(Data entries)
+ + + +
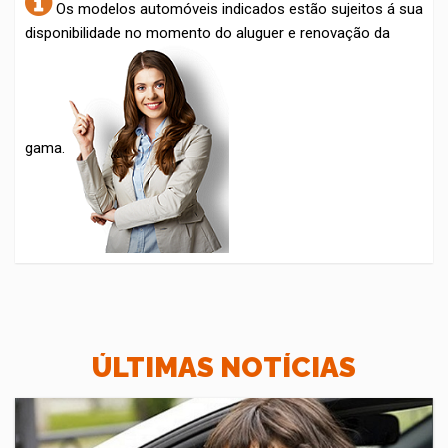
Os modelos automóveis indicados estão sujeitos á sua
disponibilidade no momento do aluguer e renovação da
gama.
ÚLTIMAS NOTÍCIAS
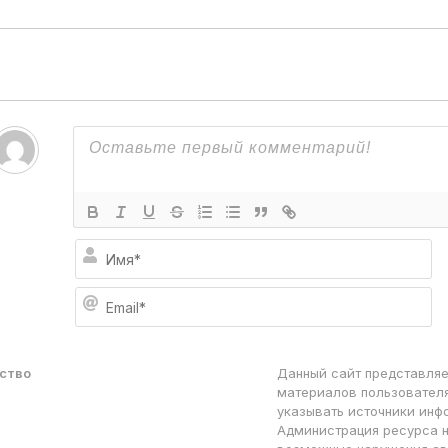
И
м
я
E
*
m
a
i
l
дство
Данный сайт представляе
*
материалов пользователя
указывать источники инф
Администрация ресурса н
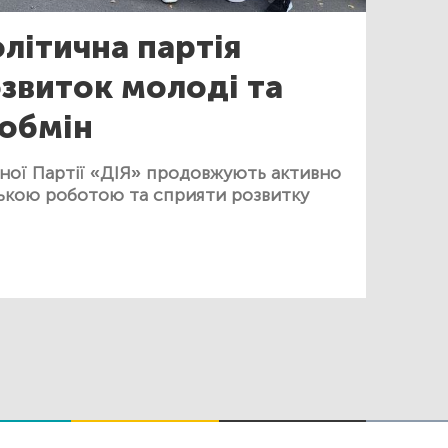
літична партія
озвиток молоді та
 обмін
ної Партії «ДІЯ» продовжують активно
ькою роботою та сприяти розвитку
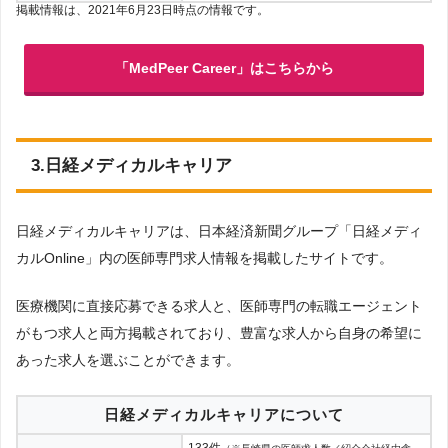
掲載情報は、2021年6月23日時点の情報です。
「MedPeer Career」はこちらから
3.日経メディカルキャリア
日経メディカルキャリアは、日本経済新聞グループ「日経メディ
カルOnline」内の医師専門求人情報を掲載したサイトです。
医療機関に直接応募できる求人と、医師専門の転職エージェント
がもつ求人と両方掲載されており、豊富な求人から自身の希望に
あった求人を選ぶことができます。
日経メディカルキャリアについて
133件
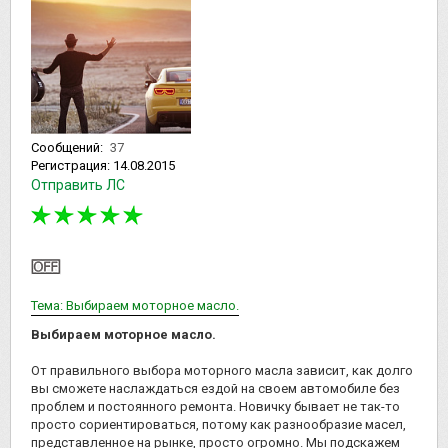
Сообщений:
37
Регистрация:
14.08.2015
Отправить ЛС
Тема: Выбираем моторное масло.
Выбираем моторное масло.
От правильного выбора моторного масла зависит, как долго
вы сможете наслаждаться ездой на своем автомобиле без
проблем и постоянного ремонта. Новичку бывает не так-то
просто сориентироваться, потому как разнообразие масел,
представленное на рынке, просто огромно. Мы подскажем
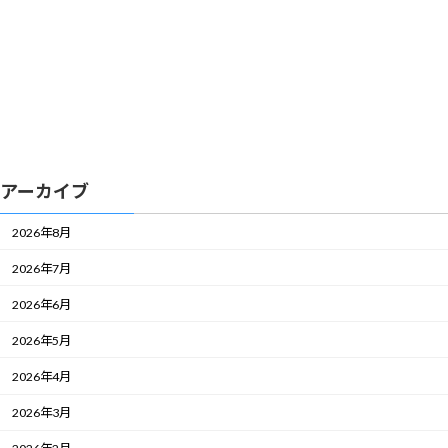
アーカイブ
2026年8月
2026年7月
2026年6月
2026年5月
2026年4月
2026年3月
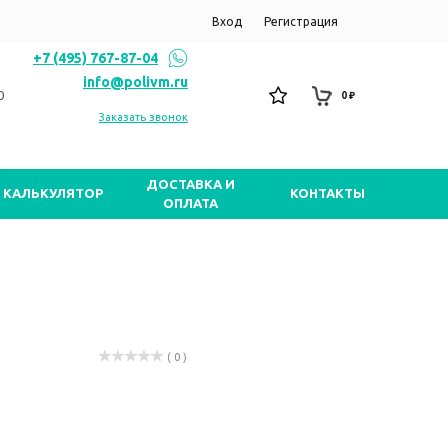
Вход
Регистрация
+7 (495) 767-87-04
info@polivm.ru
0
0 ₽
Заказать звонок
ДОСТАВКА И
КАЛЬКУЛЯТОР
КОНТАКТЫ
ОПЛАТА
( 0 )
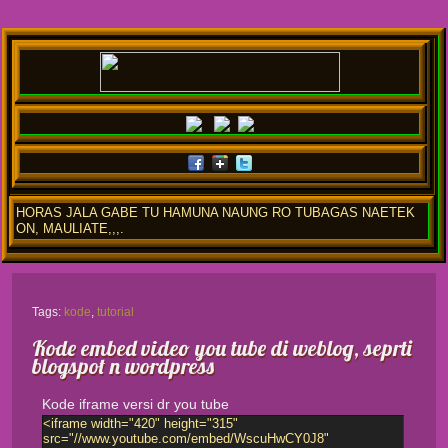
HORAS JALA GABE TU HAMUNA NAUNG RO TUBAGAS NAETEK
ON, MAULIATE,,,.
Tags:
kode
,
tutorial
Kode embed video you tube di weblog, seprti
blogspot n wordpress
Kode iframe versi dr you tube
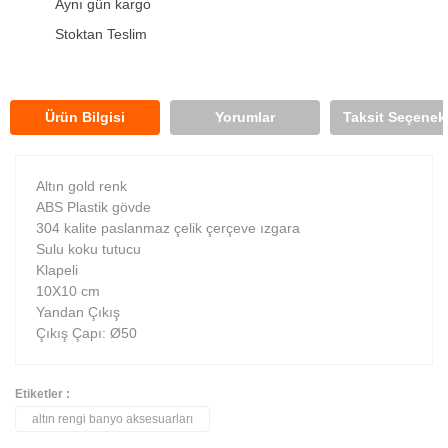
Aynı gün kargo
Stoktan Teslim
Ürün Bilgisi
Yorumlar
Taksit Seçenekl
Altın gold renk
ABS Plastik gövde
304 kalite paslanmaz çelik çerçeve ızgara
Sulu koku tutucu
Klapeli
10X10 cm
Yandan Çıkış
Çıkış Çapı: Ø50
Etiketler :
altın rengi banyo aksesuarları
Bu ürüne ilk yorumu siz yapın!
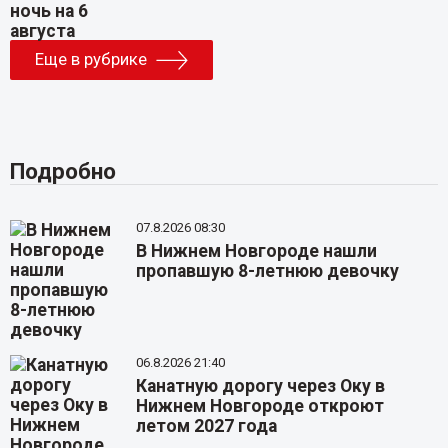
Еще в рубрике
Подробно
07.8.2026 08:30
В Нижнем Новгороде нашли
пропавшую 8-летнюю девочку
06.8.2026 21:40
Канатную дорогу через Оку в
Нижнем Новгороде откроют
летом 2027 года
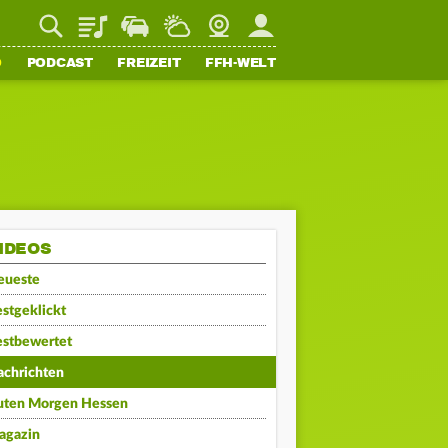
Playlist
Staupilot
Wetter
Webcam
Mein FFH
O
PODCAST
FREIZEIT
FFH-WELT
IDEOS
eueste
stgeklickt
estbewertet
achrichten
uten Morgen Hessen
agazin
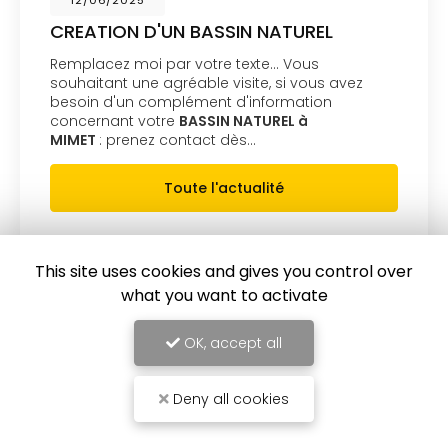
12/06/2025
CREATION D'UN BASSIN NATUREL
Remplacez moi par votre texte... Vous
souhaitant une agréable visite, si vous avez
besoin d'un complément d'information
concernant votre
BASSIN NATUREL à
MIMET
: prenez contact dès…
Toute l'actualité
This site uses cookies and gives you control over
what you want to activate
OK, accept all
Deny all cookies
entreprise de terrassement
à Gardanne
13119 Saint-Savournin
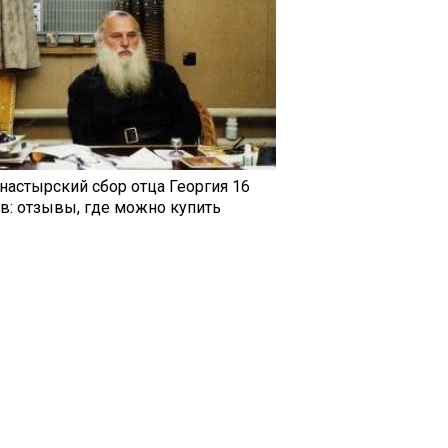
настырский сбор отца Георгия 16
ав: отзывы, где можно купить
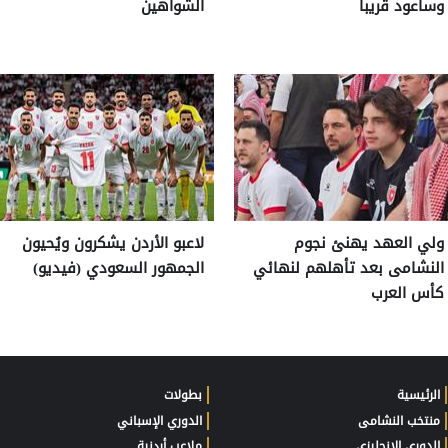
وسأعود قريباً
الشواهين
ولي العهد يهنئ نجوم
لاعبو الأردن يشكرون ويُحيون
النشامى بعد تأهلهم لنهائي
الجمهور السعودي (فيديو)
كأس العرب
الرئيسية
بطولات
منتخب النشامى
الدوري الإسباني
الدوري الانجليزي
ملاعب أردنية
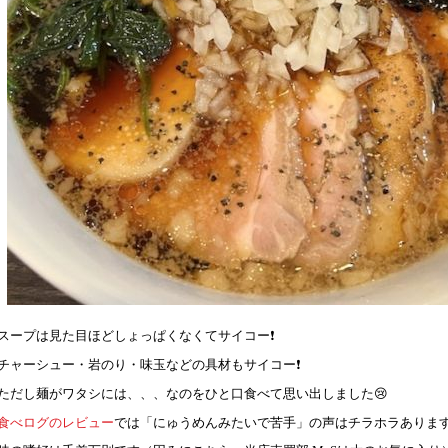
スープは見た目ほどしょっぱくなくてサイコー❗️
チャーシュー・岩のり・味玉などの具材もサイコー❗️
ただし麺がワタシには、、、なのをひと口食べて思い出しました😢
食べログのレビュー
では「にゅうめんみたいで苦手」の声はチラホラありま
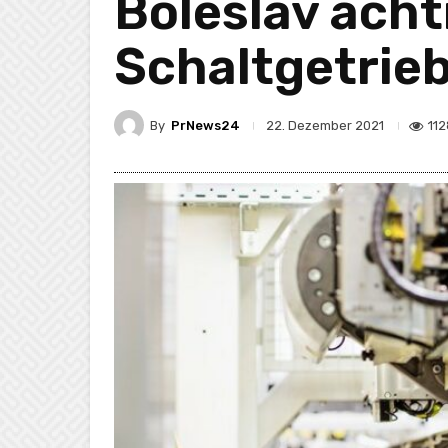
Boleslav ach
Schaltgetrie
By
PrNews24
11
22. Dezember 2021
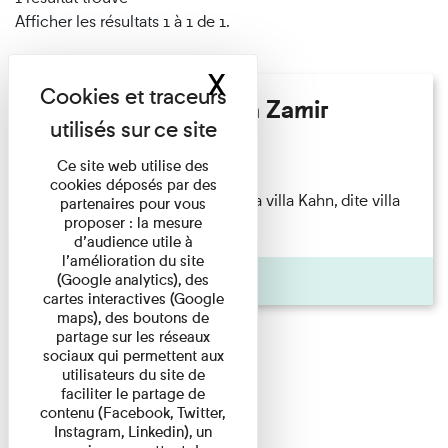
Afficher les résultats 1 à 1 de 1.
X
Masquer le band
Hélène Gaudy - Villa Zamir
Lecture
Ce site web utilise des
cookies déposés par des
couchant) [Angle nord-est de la villa Kahn, dite villa
partenaires pour vous
proposer : la mesure
Zamir et lumières du ...
d’audience utile à
l’amélioration du site
Pages
(Google analytics), des
cartes interactives (Google
maps), des boutons de
partage sur les réseaux
sociaux qui permettent aux
utilisateurs du site de
faciliter le partage de
contenu (Facebook, Twitter,
Instagram, Linkedin), un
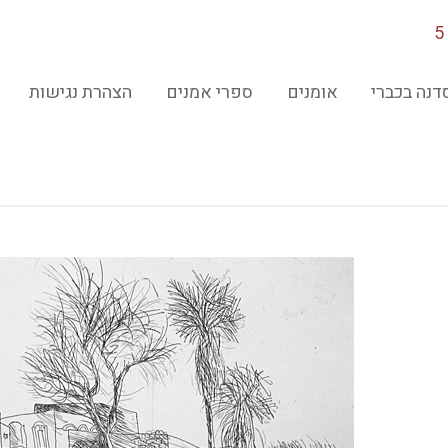
דנה בכברי
אומנים
ספרי אמנים
הצהרת נגישות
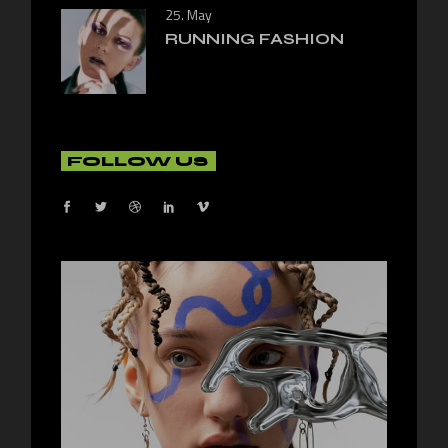
25. May
RUNNING FASHION
FOLLOW US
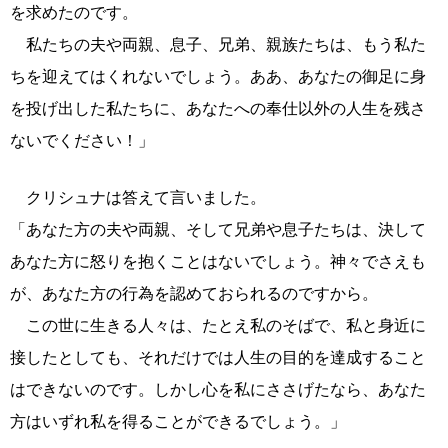
を求めたのです。
私たちの夫や両親、息子、兄弟、親族たちは、もう私た
ちを迎えてはくれないでしょう。ああ、あなたの御足に身
を投げ出した私たちに、あなたへの奉仕以外の人生を残さ
ないでください！」
クリシュナは答えて言いました。
「あなた方の夫や両親、そして兄弟や息子たちは、決して
あなた方に怒りを抱くことはないでしょう。神々でさえも
が、あなた方の行為を認めておられるのですから。
この世に生きる人々は、たとえ私のそばで、私と身近に
接したとしても、それだけでは人生の目的を達成すること
はできないのです。しかし心を私にささげたなら、あなた
方はいずれ私を得ることができるでしょう。」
+ + + +
Required work:
Could you repeat all of the entries exactly, without any of the images?

Solution to this problem:
Os modelos automóveis indicados estão sujeitos á sua
disponibilidade no momento do aluguer e renovação da
gama.
ÚLTIMAS NOTÍCIAS
И
м
я
E
*
m
a
i
l
дство
Данный сайт представляе
*
материалов пользователя
указывать источники инф
Администрация ресурса н
літична партія
озвиток молоді та
 обмін
ної Партії «ДІЯ» продовжують активно
ькою роботою та сприяти розвитку
掲載情報は、2021年6月23日時点の情報です。
「MedPeer Career」はこちらから
3.日経メディカルキャリア
日経メディカルキャリアは、日本経済新聞グループ「日経メディ
カルOnline」内の医師専門求人情報を掲載したサイトです。
医療機関に直接応募できる求人と、医師専門の転職エージェント
がもつ求人と両方掲載されており、豊富な求人から自身の希望に
あった求人を選ぶことができます。
日経メディカルキャリアについて
133件
Сообщений:
37
Регистрация:
14.08.2015
Отправить ЛС
Тема: Выбираем моторное масло.
Выбираем моторное масло.
От правильного выбора моторного масла зависит, как долго
вы сможете наслаждаться ездой на своем автомобиле без
проблем и постоянного ремонта. Новичку бывает не так-то
просто сориентироваться, потому как разнообразие масел,
представленное на рынке, просто огромно. Мы подскажем
アーカイブ
2026年8月
2026年7月
2026年6月
2026年5月
2026年4月
2026年3月
Вход
Регистрация
+7 (495) 767-87-04
info@polivm.ru
0
0 ₽
Заказать звонок
ДОСТАВКА И
КАЛЬКУЛЯТОР
КОНТАКТЫ
ОПЛАТА
( 0 )
HORAS JALA GABE TU HAMUNA NAUNG RO TUBAGAS NAETEK
ON, MAULIATE,,,.
Tags:
kode
,
tutorial
Kode embed video you tube di weblog, seprti
blogspot n wordpress
Kode iframe versi dr you tube
Aynı gün kargo
Stoktan Teslim
Ürün Bilgisi
Yorumlar
Taksit Seçenekl
Altın gold renk
ABS Plastik gövde
304 kalite paslanmaz çelik çerçeve ızgara
Sulu koku tutucu
Klapeli
10X10 cm
Yandan Çıkış
Çıkış Çapı: Ø50
Etiketler :
altın rengi banyo aksesuarları
Bu ürüne ilk yorumu siz yapın!
Еще в рубрике
Подробно
07.8.2026 08:30
В Нижнем Новгороде нашли
пропавшую 8-летнюю девочку
06.8.2026 21:40
Канатную дорогу через Оку в
Нижнем Новгороде откроют
летом 2027 года
Playlist
Staupilot
Wetter
Webcam
Mein FFH
O
PODCAST
FREIZEIT
FFH-WELT
IDEOS
eueste
stgeklickt
estbewertet
achrichten
uten Morgen Hessen
agazin
12/06/2025
CREATION D'UN BASSIN NATUREL
Remplacez moi par votre texte... Vous
souhaitant une agréable visite, si vous avez
besoin d'un complément d'information
concernant votre
BASSIN NATUREL à
MIMET
: prenez contact dès…
Toute l'actualité
This site uses cookies and gives you control over
what you want to activate
OK, accept all
Deny all cookies
entreprise de terrassement
à Gardanne
13119 Saint-Savournin
настырский сбор отца Георгия 16
ав: отзывы, где можно купить
وسأعود قريباً
الشواهين
ولي العهد يهنئ نجوم
لاعبو الأردن يشكرون ويُحيون
النشامى بعد تأهلهم لنهائي
الجمهور السعودي (فيديو)
كأس العرب
الرئيسية
بطولات
منتخب النشامى
الدوري الإسباني
الدوري الانجليزي
ملاعب أردنية
スープは見た目ほどしょっぱくなくてサイコー❗️
チャーシュー・岩のり・味玉などの具材もサイコー❗️
ただし麺がワタシには、、、なのをひと口食べて思い出しました😢
食べログのレビュー
では「にゅうめんみたいで苦手」の声はチラホラありま
Boleslav ach
Schaltgetrie
By
PrNews24
11
22. Dezember 2021
Afficher les résultats 1 à 1 de 1.
X
Masquer le band
Hélène Gaudy - Villa Zamir
Lecture
Ce site web utilise des
cookies déposés par des
couchant) [Angle nord-est de la villa Kahn, dite villa
partenaires pour vous
proposer : la mesure
Zamir et lumières du ...
d’audience utile à
l’amélioration du site
Pages
(Google analytics), des
cartes interactives (Google
maps), des boutons de
partage sur les réseaux
sociaux qui permettent aux
utilisateurs du site de
faciliter le partage de
contenu (Facebook, Twitter,
Instagram, Linkedin), un
דנה בכברי
אומנים
ספרי אמנים
הצהרת נגישות
25. May
RUNNING FASHION
FOLLOW US
を求めたのです。
私たちの夫や両親、息子、兄弟、親族たちは、もう私た
ちを迎えてはくれないでしょう。ああ、あなたの御足に身
を投げ出した私たちに、あなたへの奉仕以外の人生を残さ
ないでください！」
クリシュナは答えて言いました。
「あなた方の夫や両親、そして兄弟や息子たちは、決して
あなた方に怒りを抱くことはないでしょう。神々でさえも
が、あなた方の行為を認めておられるのですから。
この世に生きる人々は、たとえ私のそばで、私と身近に
接したとしても、それだけでは人生の目的を達成すること
はできないのです。しかし心を私にささげたなら、あなた
方はいずれ私を得ることができるでしょう。」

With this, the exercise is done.